2006:Audio Music Similarity and Retrieval
- 1 Introduction
- 2 Evaluation Summary
- 3 The Evaluation Database
- 4 Evaluation Methodology
- 5 Submission Format
- 6 File Formats
- 7 Evaluation Background
- 8 Related Papers
- 9 Opt-in survey of Audio music similarity researchers
- 10 Moderators
As the size of digitial music collections grow, music similarity has an increasingly important role as an aid to music discovery. A music similarity system can help a music consumer find new music by finding the music that is most musically similar to specific query songs (or is nearest to songs that the consumer already likes). However, evaluating music similarity systems is inherently difficult since music similarity is subjective characteristic. Some attempts have been made to evaluate similarity systems with some degree of success (See the #Related Papers section below.
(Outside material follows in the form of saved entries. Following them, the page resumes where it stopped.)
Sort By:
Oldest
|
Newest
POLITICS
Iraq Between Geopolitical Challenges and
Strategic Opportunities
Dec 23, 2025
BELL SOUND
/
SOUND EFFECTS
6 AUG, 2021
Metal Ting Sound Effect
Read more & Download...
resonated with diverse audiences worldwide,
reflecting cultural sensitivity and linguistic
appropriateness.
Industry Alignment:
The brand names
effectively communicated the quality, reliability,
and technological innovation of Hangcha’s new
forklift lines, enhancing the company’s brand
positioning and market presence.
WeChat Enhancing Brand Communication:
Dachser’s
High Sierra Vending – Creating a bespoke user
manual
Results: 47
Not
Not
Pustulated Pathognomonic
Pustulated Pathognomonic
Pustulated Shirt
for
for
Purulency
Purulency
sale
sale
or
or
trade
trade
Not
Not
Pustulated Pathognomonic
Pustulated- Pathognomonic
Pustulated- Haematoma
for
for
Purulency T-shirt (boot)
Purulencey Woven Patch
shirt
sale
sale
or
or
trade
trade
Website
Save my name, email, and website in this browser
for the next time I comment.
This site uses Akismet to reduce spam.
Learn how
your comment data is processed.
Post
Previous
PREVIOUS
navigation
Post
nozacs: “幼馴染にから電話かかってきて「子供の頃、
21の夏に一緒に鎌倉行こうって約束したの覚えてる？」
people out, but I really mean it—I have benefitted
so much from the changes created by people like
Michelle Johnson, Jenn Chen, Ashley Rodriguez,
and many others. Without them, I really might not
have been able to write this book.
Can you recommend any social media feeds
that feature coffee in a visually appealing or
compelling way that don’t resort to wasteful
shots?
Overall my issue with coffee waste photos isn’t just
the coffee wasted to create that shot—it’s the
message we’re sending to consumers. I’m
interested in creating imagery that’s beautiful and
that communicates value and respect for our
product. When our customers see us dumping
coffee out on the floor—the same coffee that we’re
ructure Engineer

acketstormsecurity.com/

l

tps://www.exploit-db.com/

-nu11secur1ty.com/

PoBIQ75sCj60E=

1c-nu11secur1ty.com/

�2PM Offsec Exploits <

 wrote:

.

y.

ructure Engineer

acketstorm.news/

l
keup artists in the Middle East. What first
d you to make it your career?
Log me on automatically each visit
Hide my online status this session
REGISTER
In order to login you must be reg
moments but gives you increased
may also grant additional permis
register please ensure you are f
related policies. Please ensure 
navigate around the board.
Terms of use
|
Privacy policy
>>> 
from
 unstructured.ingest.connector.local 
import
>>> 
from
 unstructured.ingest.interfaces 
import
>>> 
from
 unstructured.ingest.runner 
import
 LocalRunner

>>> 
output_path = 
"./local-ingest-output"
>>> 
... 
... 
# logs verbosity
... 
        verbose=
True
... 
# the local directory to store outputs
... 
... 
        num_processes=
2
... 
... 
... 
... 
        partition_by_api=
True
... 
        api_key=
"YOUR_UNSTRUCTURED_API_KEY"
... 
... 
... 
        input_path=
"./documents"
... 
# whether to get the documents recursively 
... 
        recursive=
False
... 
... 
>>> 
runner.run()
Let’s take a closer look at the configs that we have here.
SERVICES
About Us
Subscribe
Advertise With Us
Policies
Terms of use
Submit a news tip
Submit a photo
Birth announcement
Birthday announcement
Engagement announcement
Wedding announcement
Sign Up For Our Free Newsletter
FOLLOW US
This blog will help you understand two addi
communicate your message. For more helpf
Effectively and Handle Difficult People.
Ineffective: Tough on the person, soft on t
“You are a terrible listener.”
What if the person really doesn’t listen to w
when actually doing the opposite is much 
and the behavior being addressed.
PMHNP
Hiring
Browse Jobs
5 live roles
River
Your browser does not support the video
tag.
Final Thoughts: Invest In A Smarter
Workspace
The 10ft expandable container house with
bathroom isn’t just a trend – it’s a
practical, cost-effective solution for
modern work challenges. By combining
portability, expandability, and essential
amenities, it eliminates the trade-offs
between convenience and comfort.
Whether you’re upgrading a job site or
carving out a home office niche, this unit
In general, due, to the lack of ground truth for music similarity, other evaluations such as genre and artist identification have been used as surrogates for music similarity.
This year, for the first time, we are attempting a large scale music similarity evaluation. This evaluation will rely primarily on human judgement to rank the various submission. We will also collect various objective measures related to genre and artist clustering, with the hope that we will find some correlation between these objective measures and the human evaluations.
This page presents the Audio Music Similarity Evaluation, including the submission rules and formats. Additionally background information can be found here that should help explain some of the reasoning behind the approach taken in the evaluation.
- We will be soliciting contribution to two distinct tracks: Audio Music Search & Audio Cover Song
- The division between these two tracks will be emphasized in the evaluation results, although results will be directly comparable (all evaluations will be performed for both tracks).
- The intention of the Music Audio Search track is to evaluate music similarity searches (A music search engine that takes a single song as a query), not playlist generation or music recommendation.
- Any criteria may be used to implement the search although we are not really considering socio-cultural context or lyrics.
- Any models, codebooks etc. must be trained in advance. No collection specific optimisations should be used.
- Please avoid use of the [USPOP] and USCRAP collections in your training as they will form the test database. Please also avoid any other overlap with the test data that you can identify.
The Evaluation Database
The specifications of the evaluation database will be as follows:
- 22.05kHz, mono, 16bit, WAV files
- The WAV files will be decoded from 192kbit Variable-bit-rate, stereo, 44.1kHz, MP3 files, produced with the lame codec
- Will contain ~5000 tracks
- Selected from both the USPOP and USCRAP collections
- No tracks shorter than 30 seconds
- No tracks longer than 10 minutes
- A maximum of 20 tracks per artist
- A minimum of 50 tracks per labelled genre
- Will contain the ~350 songs from the IMIRSEL cover songs collections (30 distinct pieces - ~10-12 versions of each)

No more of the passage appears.